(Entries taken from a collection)
-------------------------

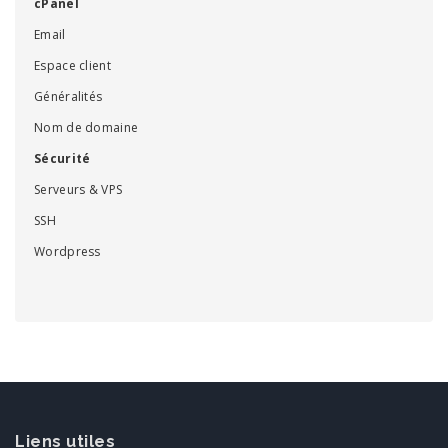
cPanel
Email
Espace client
Généralités
Nom de domaine
Sécurité
Serveurs & VPS
SSH
Wordpress
Liens utiles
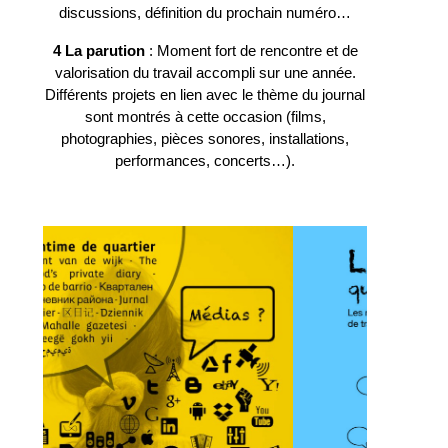
discussions, définition du prochain numéro…
4 La parution
: Moment fort de rencontre et de
valorisation du travail accompli sur une année.
Différents projets en lien avec le thème du journal
sont montrés à cette occasion (films,
photographies, pièces sonores, installations,
performances, concerts…).
___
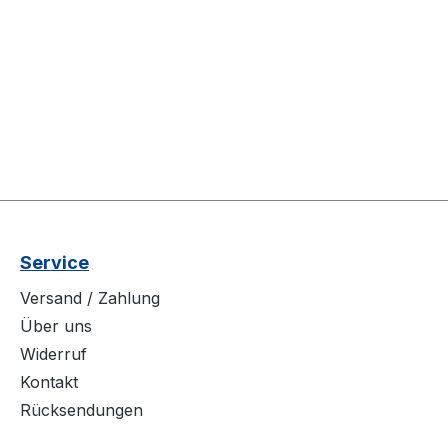
Service
Versand / Zahlung
Über uns
Widerruf
Kontakt
Rücksendungen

-------------------------

### Task prompt
Only the lines from the one containing "Nom de domaine" through the last line of the entries above, both included, belong in the answer, written out exactly; pictures do not.

### Solution
Nom de domaine
Sécurité
Serveurs & VPS
SSH
Wordpress
Liens utiles
discussions, définition du prochain numéro…
4 La parution
: Moment fort de rencontre et de
valorisation du travail accompli sur une année.
Différents projets en lien avec le thème du journal
sont montrés à cette occasion (films,
photographies, pièces sonores, installations,
performances, concerts…).
___
Service
Versand / Zahlung
Über uns
Widerruf
Kontakt
Rücksendungen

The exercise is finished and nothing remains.